I'm trying to recreate a long lost PHP website. One of the pages of this website allowed employees to upload archive files that were created by a local script they executed. The webserver would then extract the contents into separate files to be stored in different folders for other purposes.
Thankfully I have the script that created the archives, but it is in Java. I imagine it can be reversed though? The script they used would basically just run the below addFile on multiple file paths.
public class Archive {
static void create(File f) throws IOException {
BufferedOutputStream w = new BufferedOutputStream(new FileOutputStream(f));
w.write(new byte[]{1, 3, 3, 7});
w.write(new byte[4]);
w.close();
}
static int addFile(File archive, File add, String name) throws IOException {
if (!add.exists()) {
throw new IOException("File to be added does not exist!");
}
if (add.isDirectory()) {
throw new IOException("Cannot add directories!");
}
if (!archive.exists()) {
Archive.create(archive);
}
if (archive.isDirectory()) {
throw new IOException("Archive is no valid archive!");
}
RandomAccessFile r = new RandomAccessFile(archive, "rw");
int code = r.readInt();
if (code != 16974599) {
throw new IOException("Archive is no valid archive!");
}
int fileCount = r.readInt();
r.seek(4);
r.writeInt(fileCount + 1);
r.seek(r.length());
RandomAccessFile bi = new RandomAccessFile(add, "r");
r.writeInt((int)bi.length());
r.writeBytes(name);
r.write(0);
byte[] swap = new byte[(int)bi.length()];
bi.readFully(swap);
r.write(swap);
bi.close();
r.close();
return fileCount + 1;
}
public static void main(String[] args) throws IOException {
}
}
Update:
I have created a function using fread() but then it runs out of memory after the first file. That is with the memory limit temporarily set at 512mb. Is there an alternative?
According to the Java code, the file format is as follows:
It is not an archive format but a simple concatenation of files with some metadata.

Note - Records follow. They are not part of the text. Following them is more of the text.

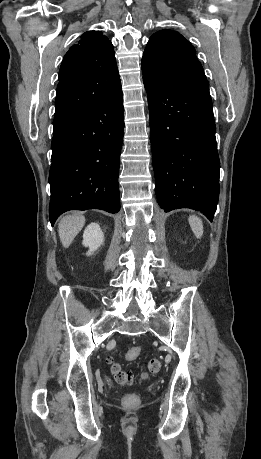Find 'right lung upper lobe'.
<instances>
[{
	"instance_id": "right-lung-upper-lobe-1",
	"label": "right lung upper lobe",
	"mask_w": 261,
	"mask_h": 459,
	"mask_svg": "<svg viewBox=\"0 0 261 459\" xmlns=\"http://www.w3.org/2000/svg\"><path fill=\"white\" fill-rule=\"evenodd\" d=\"M119 87L114 49L99 31H88L63 58L55 101L57 125L98 105Z\"/></svg>"
}]
</instances>
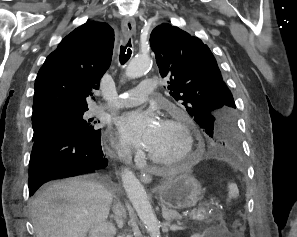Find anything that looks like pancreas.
<instances>
[{"label":"pancreas","mask_w":297,"mask_h":237,"mask_svg":"<svg viewBox=\"0 0 297 237\" xmlns=\"http://www.w3.org/2000/svg\"><path fill=\"white\" fill-rule=\"evenodd\" d=\"M191 216V219L194 221H205L208 220L210 217L214 216L213 212H209L205 207H199Z\"/></svg>","instance_id":"obj_1"}]
</instances>
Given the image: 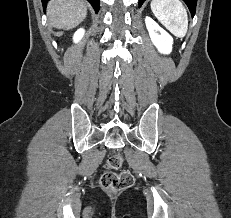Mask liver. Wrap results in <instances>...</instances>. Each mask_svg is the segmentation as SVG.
Instances as JSON below:
<instances>
[{
	"instance_id": "1",
	"label": "liver",
	"mask_w": 231,
	"mask_h": 218,
	"mask_svg": "<svg viewBox=\"0 0 231 218\" xmlns=\"http://www.w3.org/2000/svg\"><path fill=\"white\" fill-rule=\"evenodd\" d=\"M87 16L84 0H52L48 5V17L53 27L70 30Z\"/></svg>"
}]
</instances>
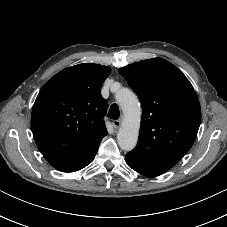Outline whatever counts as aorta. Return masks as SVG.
Returning a JSON list of instances; mask_svg holds the SVG:
<instances>
[{
    "label": "aorta",
    "mask_w": 227,
    "mask_h": 227,
    "mask_svg": "<svg viewBox=\"0 0 227 227\" xmlns=\"http://www.w3.org/2000/svg\"><path fill=\"white\" fill-rule=\"evenodd\" d=\"M116 100L121 107L124 120L117 133L118 145L125 151L135 148L140 129L141 107L137 96L128 88H121L116 93Z\"/></svg>",
    "instance_id": "762f6f07"
}]
</instances>
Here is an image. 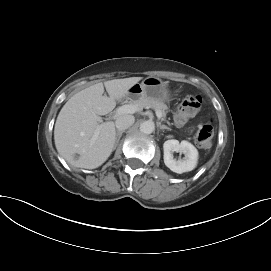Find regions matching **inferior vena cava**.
<instances>
[{
  "instance_id": "602c4592",
  "label": "inferior vena cava",
  "mask_w": 271,
  "mask_h": 271,
  "mask_svg": "<svg viewBox=\"0 0 271 271\" xmlns=\"http://www.w3.org/2000/svg\"><path fill=\"white\" fill-rule=\"evenodd\" d=\"M134 117L132 115L119 116L116 119V128L118 131H124L134 124Z\"/></svg>"
}]
</instances>
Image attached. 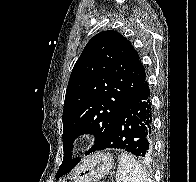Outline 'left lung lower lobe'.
Here are the masks:
<instances>
[{"label": "left lung lower lobe", "instance_id": "0a47b994", "mask_svg": "<svg viewBox=\"0 0 196 182\" xmlns=\"http://www.w3.org/2000/svg\"><path fill=\"white\" fill-rule=\"evenodd\" d=\"M152 132L153 123L150 88L145 79L141 88L131 97L117 115L110 133L103 143L86 154L108 148H115L132 153L137 157L149 158L153 151ZM71 155V151L67 152L66 162H69ZM79 161L80 159H78L76 163Z\"/></svg>", "mask_w": 196, "mask_h": 182}]
</instances>
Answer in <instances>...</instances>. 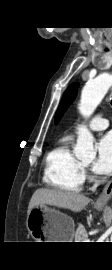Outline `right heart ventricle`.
Segmentation results:
<instances>
[{"label": "right heart ventricle", "mask_w": 112, "mask_h": 270, "mask_svg": "<svg viewBox=\"0 0 112 270\" xmlns=\"http://www.w3.org/2000/svg\"><path fill=\"white\" fill-rule=\"evenodd\" d=\"M70 137L62 138L45 157L44 183L56 190L78 193L84 183L81 162L70 148Z\"/></svg>", "instance_id": "obj_1"}]
</instances>
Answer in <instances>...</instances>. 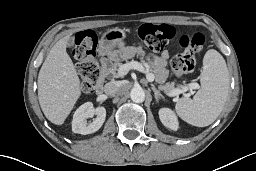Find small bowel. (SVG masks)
I'll return each mask as SVG.
<instances>
[{
	"mask_svg": "<svg viewBox=\"0 0 256 171\" xmlns=\"http://www.w3.org/2000/svg\"><path fill=\"white\" fill-rule=\"evenodd\" d=\"M129 50L134 54H140L143 52L141 47H129ZM169 58L168 52H163L159 55H156L152 59V67L156 73V78L159 82H163L168 75L166 70L167 61Z\"/></svg>",
	"mask_w": 256,
	"mask_h": 171,
	"instance_id": "small-bowel-1",
	"label": "small bowel"
}]
</instances>
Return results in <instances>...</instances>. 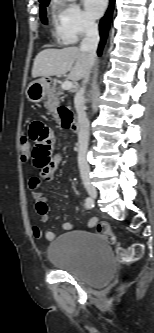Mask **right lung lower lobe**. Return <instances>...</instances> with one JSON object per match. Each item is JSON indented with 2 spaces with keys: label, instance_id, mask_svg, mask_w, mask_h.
<instances>
[{
  "label": "right lung lower lobe",
  "instance_id": "1",
  "mask_svg": "<svg viewBox=\"0 0 154 333\" xmlns=\"http://www.w3.org/2000/svg\"><path fill=\"white\" fill-rule=\"evenodd\" d=\"M115 0H110V6H109V10L107 11L106 15L101 19L100 21V37H101V41L98 47V55L100 56L102 53V49L103 46L105 44L106 41V37L108 34V29H109V25H110V21H111V15H112V11H113V4H114Z\"/></svg>",
  "mask_w": 154,
  "mask_h": 333
}]
</instances>
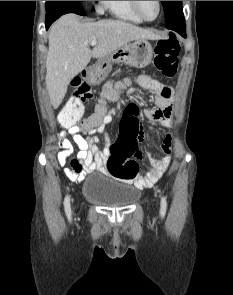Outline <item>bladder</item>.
I'll list each match as a JSON object with an SVG mask.
<instances>
[{
    "instance_id": "31cf9c89",
    "label": "bladder",
    "mask_w": 233,
    "mask_h": 295,
    "mask_svg": "<svg viewBox=\"0 0 233 295\" xmlns=\"http://www.w3.org/2000/svg\"><path fill=\"white\" fill-rule=\"evenodd\" d=\"M84 197L105 207H128L135 204L141 192L134 185L118 181L108 176H89L82 188Z\"/></svg>"
}]
</instances>
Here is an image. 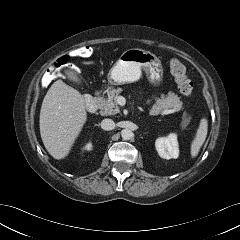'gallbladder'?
Returning a JSON list of instances; mask_svg holds the SVG:
<instances>
[{
    "instance_id": "obj_1",
    "label": "gallbladder",
    "mask_w": 240,
    "mask_h": 240,
    "mask_svg": "<svg viewBox=\"0 0 240 240\" xmlns=\"http://www.w3.org/2000/svg\"><path fill=\"white\" fill-rule=\"evenodd\" d=\"M65 75L70 81L77 83V84L81 83V78L79 76V72H78L77 68L69 67L68 69L65 70Z\"/></svg>"
}]
</instances>
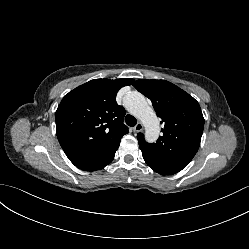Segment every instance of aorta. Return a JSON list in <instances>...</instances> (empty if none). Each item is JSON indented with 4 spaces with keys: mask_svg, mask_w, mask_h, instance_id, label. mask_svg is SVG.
Instances as JSON below:
<instances>
[{
    "mask_svg": "<svg viewBox=\"0 0 249 249\" xmlns=\"http://www.w3.org/2000/svg\"><path fill=\"white\" fill-rule=\"evenodd\" d=\"M125 105L132 115L143 122L147 141H156L160 134V123L155 111L148 105L145 97L137 91L131 92L126 96Z\"/></svg>",
    "mask_w": 249,
    "mask_h": 249,
    "instance_id": "aorta-1",
    "label": "aorta"
}]
</instances>
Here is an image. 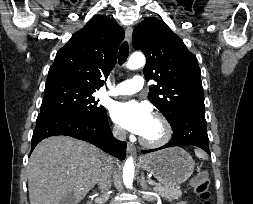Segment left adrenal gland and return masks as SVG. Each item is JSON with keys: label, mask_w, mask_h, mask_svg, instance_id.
<instances>
[{"label": "left adrenal gland", "mask_w": 253, "mask_h": 204, "mask_svg": "<svg viewBox=\"0 0 253 204\" xmlns=\"http://www.w3.org/2000/svg\"><path fill=\"white\" fill-rule=\"evenodd\" d=\"M139 183L143 189H150L145 181L144 172L141 173V178L139 180Z\"/></svg>", "instance_id": "obj_1"}]
</instances>
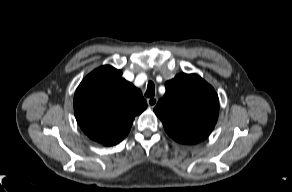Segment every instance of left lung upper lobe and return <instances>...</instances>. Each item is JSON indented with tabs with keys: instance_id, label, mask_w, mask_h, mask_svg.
<instances>
[{
	"instance_id": "5c2ea615",
	"label": "left lung upper lobe",
	"mask_w": 292,
	"mask_h": 192,
	"mask_svg": "<svg viewBox=\"0 0 292 192\" xmlns=\"http://www.w3.org/2000/svg\"><path fill=\"white\" fill-rule=\"evenodd\" d=\"M166 93L154 108L168 135L182 144L209 136L219 113L215 90L196 74H178L165 84Z\"/></svg>"
}]
</instances>
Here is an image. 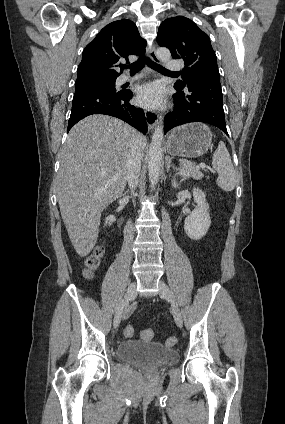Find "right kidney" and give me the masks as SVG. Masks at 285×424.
Segmentation results:
<instances>
[{
  "instance_id": "ca27d5eb",
  "label": "right kidney",
  "mask_w": 285,
  "mask_h": 424,
  "mask_svg": "<svg viewBox=\"0 0 285 424\" xmlns=\"http://www.w3.org/2000/svg\"><path fill=\"white\" fill-rule=\"evenodd\" d=\"M116 221V217L114 215H109L106 217L105 225H111Z\"/></svg>"
}]
</instances>
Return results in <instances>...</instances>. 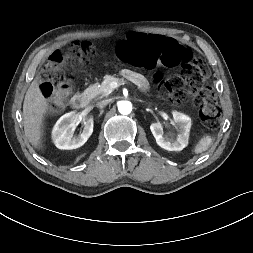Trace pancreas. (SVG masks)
I'll list each match as a JSON object with an SVG mask.
<instances>
[{"label":"pancreas","instance_id":"cf45deb5","mask_svg":"<svg viewBox=\"0 0 253 253\" xmlns=\"http://www.w3.org/2000/svg\"><path fill=\"white\" fill-rule=\"evenodd\" d=\"M120 80L121 79L115 76L106 75L101 84L95 83L91 85L86 89L85 93L93 99H101L105 96H108L114 90L111 88L110 84L112 82H120Z\"/></svg>","mask_w":253,"mask_h":253}]
</instances>
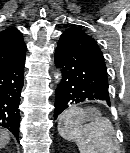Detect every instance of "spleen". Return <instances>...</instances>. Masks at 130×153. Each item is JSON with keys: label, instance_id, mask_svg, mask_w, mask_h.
Wrapping results in <instances>:
<instances>
[{"label": "spleen", "instance_id": "spleen-1", "mask_svg": "<svg viewBox=\"0 0 130 153\" xmlns=\"http://www.w3.org/2000/svg\"><path fill=\"white\" fill-rule=\"evenodd\" d=\"M58 132L64 139L75 141L80 153H119L111 121L97 116L87 121L81 107H71L60 116Z\"/></svg>", "mask_w": 130, "mask_h": 153}]
</instances>
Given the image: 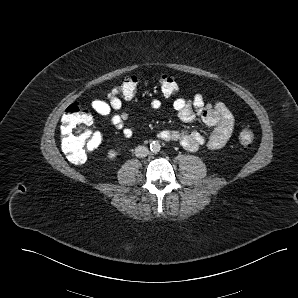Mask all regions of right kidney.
Here are the masks:
<instances>
[{"label": "right kidney", "instance_id": "obj_1", "mask_svg": "<svg viewBox=\"0 0 298 298\" xmlns=\"http://www.w3.org/2000/svg\"><path fill=\"white\" fill-rule=\"evenodd\" d=\"M118 157V150L116 149H109L106 153V159L108 161H114Z\"/></svg>", "mask_w": 298, "mask_h": 298}]
</instances>
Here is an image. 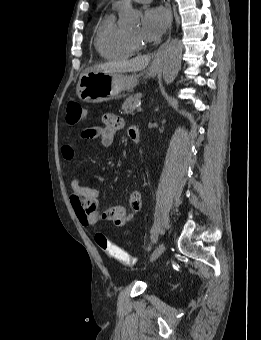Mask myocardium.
I'll use <instances>...</instances> for the list:
<instances>
[{"mask_svg":"<svg viewBox=\"0 0 261 340\" xmlns=\"http://www.w3.org/2000/svg\"><path fill=\"white\" fill-rule=\"evenodd\" d=\"M127 37H128V40H129L130 44L132 45V47H133L135 50H142V49L145 48V45L143 44L142 41L133 38V37L130 36L129 34H127Z\"/></svg>","mask_w":261,"mask_h":340,"instance_id":"1","label":"myocardium"}]
</instances>
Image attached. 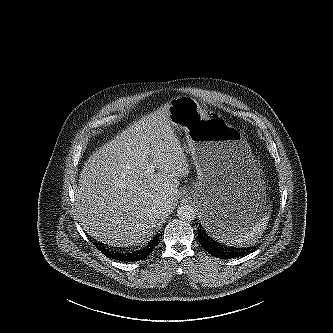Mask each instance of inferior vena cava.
<instances>
[{
  "label": "inferior vena cava",
  "instance_id": "602c4592",
  "mask_svg": "<svg viewBox=\"0 0 333 333\" xmlns=\"http://www.w3.org/2000/svg\"><path fill=\"white\" fill-rule=\"evenodd\" d=\"M166 211H167V208L164 206L163 203H160V204L157 206V208H156V213H157L158 215H160V214H164Z\"/></svg>",
  "mask_w": 333,
  "mask_h": 333
}]
</instances>
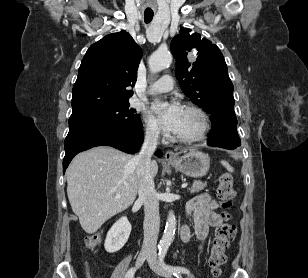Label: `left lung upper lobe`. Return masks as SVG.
<instances>
[{
	"label": "left lung upper lobe",
	"instance_id": "1",
	"mask_svg": "<svg viewBox=\"0 0 308 278\" xmlns=\"http://www.w3.org/2000/svg\"><path fill=\"white\" fill-rule=\"evenodd\" d=\"M189 32L181 29L171 42L182 91L210 114L223 107L234 108V87L223 54L211 41Z\"/></svg>",
	"mask_w": 308,
	"mask_h": 278
}]
</instances>
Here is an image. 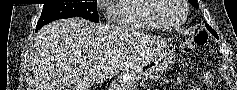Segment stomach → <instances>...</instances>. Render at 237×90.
<instances>
[{"label":"stomach","instance_id":"stomach-1","mask_svg":"<svg viewBox=\"0 0 237 90\" xmlns=\"http://www.w3.org/2000/svg\"><path fill=\"white\" fill-rule=\"evenodd\" d=\"M172 63L173 57L167 53L141 61L119 73L110 90H132L139 80L164 72Z\"/></svg>","mask_w":237,"mask_h":90}]
</instances>
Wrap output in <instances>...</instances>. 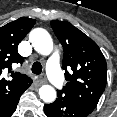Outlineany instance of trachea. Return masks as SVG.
<instances>
[{"mask_svg":"<svg viewBox=\"0 0 117 117\" xmlns=\"http://www.w3.org/2000/svg\"><path fill=\"white\" fill-rule=\"evenodd\" d=\"M32 73L36 75H40L42 72V65L40 62H34L32 65Z\"/></svg>","mask_w":117,"mask_h":117,"instance_id":"obj_1","label":"trachea"}]
</instances>
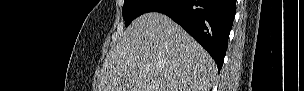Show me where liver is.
Masks as SVG:
<instances>
[{
  "mask_svg": "<svg viewBox=\"0 0 304 91\" xmlns=\"http://www.w3.org/2000/svg\"><path fill=\"white\" fill-rule=\"evenodd\" d=\"M217 67L206 50L164 14L135 19L111 50L99 91H209Z\"/></svg>",
  "mask_w": 304,
  "mask_h": 91,
  "instance_id": "1",
  "label": "liver"
}]
</instances>
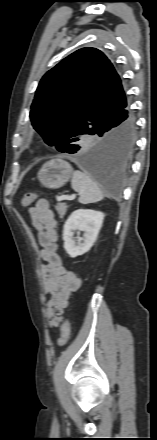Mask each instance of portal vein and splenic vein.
<instances>
[{
	"instance_id": "obj_1",
	"label": "portal vein and splenic vein",
	"mask_w": 157,
	"mask_h": 440,
	"mask_svg": "<svg viewBox=\"0 0 157 440\" xmlns=\"http://www.w3.org/2000/svg\"><path fill=\"white\" fill-rule=\"evenodd\" d=\"M76 195H72V196H68V195H62L60 197H58V200H71L73 198H75Z\"/></svg>"
}]
</instances>
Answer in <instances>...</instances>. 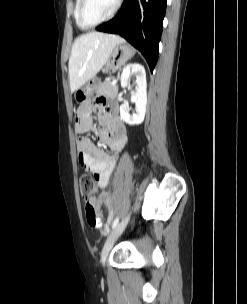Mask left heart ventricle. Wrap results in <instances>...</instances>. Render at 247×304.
I'll use <instances>...</instances> for the list:
<instances>
[{"mask_svg": "<svg viewBox=\"0 0 247 304\" xmlns=\"http://www.w3.org/2000/svg\"><path fill=\"white\" fill-rule=\"evenodd\" d=\"M117 0H87L83 16L87 24H94L107 17L115 8Z\"/></svg>", "mask_w": 247, "mask_h": 304, "instance_id": "left-heart-ventricle-1", "label": "left heart ventricle"}]
</instances>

To extract the files from such an 'archive,' we can use a PHP code like this:
<?php
class MyArchiveHeader {
public function __construct(
private int $typeCode,
private int $fileCount
) {}
public function getTypeCode(): int
{
return $this->typeCode;
}
public function getFileCount(): int
{
return $this->fileCount;
}
}
class MyArchiveFile {
public function __construct(
private string $filename,
private string $contents
) {}
public function getFilename(): string
{
return $this->filename;
}
public function getContents(): string
{
return $this->contents;
}
}
class MyArchive {
public function __construct(private string $filename) {}
public function extractFiles(string $outputDirectory): void
{
if (!is_dir($outputDirectory)) {
throw new \InvalidArgumentException('Output directory does not exist');
}
$file = new \SplFileObject($this->filename, 'rb');
$header = $this->parseHeader($file);
$fileCount = $header->getFileCount();
for ($i = 0; $i < $fileCount; $i++) {
$parsedFile = $this->parseFile($file);
$outputFilename = $outputDirectory . DIRECTORY_SEPARATOR . $parsedFile->getFilename();
file_put_contents($outputFilename, $parsedFile->getContents());
}
}
private function parseHeader(\SplFileObject $file): MyArchiveHeader
{
$typeCodeBytes = $file->fread(4);
if ($typeCodeBytes === false) {
throw new \RuntimeException('Could not read file type code');
}
$typeCode = unpack('V', $typeCodeBytes)[1]; // Unpack 4 bytes as unsigned integer
if ($typeCode !== 0x01030307) {
throw new \RuntimeException('Invalid file type code');
}
$fileCountBytes = $file->fread(4);
if ($fileCountBytes === false) {
throw new \RuntimeException('Could not read file count');
}
$fileCount = unpack('V', $fileCountBytes)[1]; // Unpack 4 bytes as unsigned integer
return new MyArchiveHeader($typeCode, $fileCount);
}
private function parseFile(\SplFileObject $file): MyArchiveFile
{
$fileLengthBytes = $file->fread(4);
if ($fileLengthBytes === false) {
throw new \RuntimeException('Could not read file length');
}
$fileLength = unpack('V', $fileLengthBytes)[1]; // Unpack 4 bytes as unsigned integer
$filename = "";
while (!$file->eof()) {
$char = $file->fread(1);
if ($char === "\0") {
break;
}
$filename .= $char;
}
// TODO Might need to convert $filename to UTF-8, for instance.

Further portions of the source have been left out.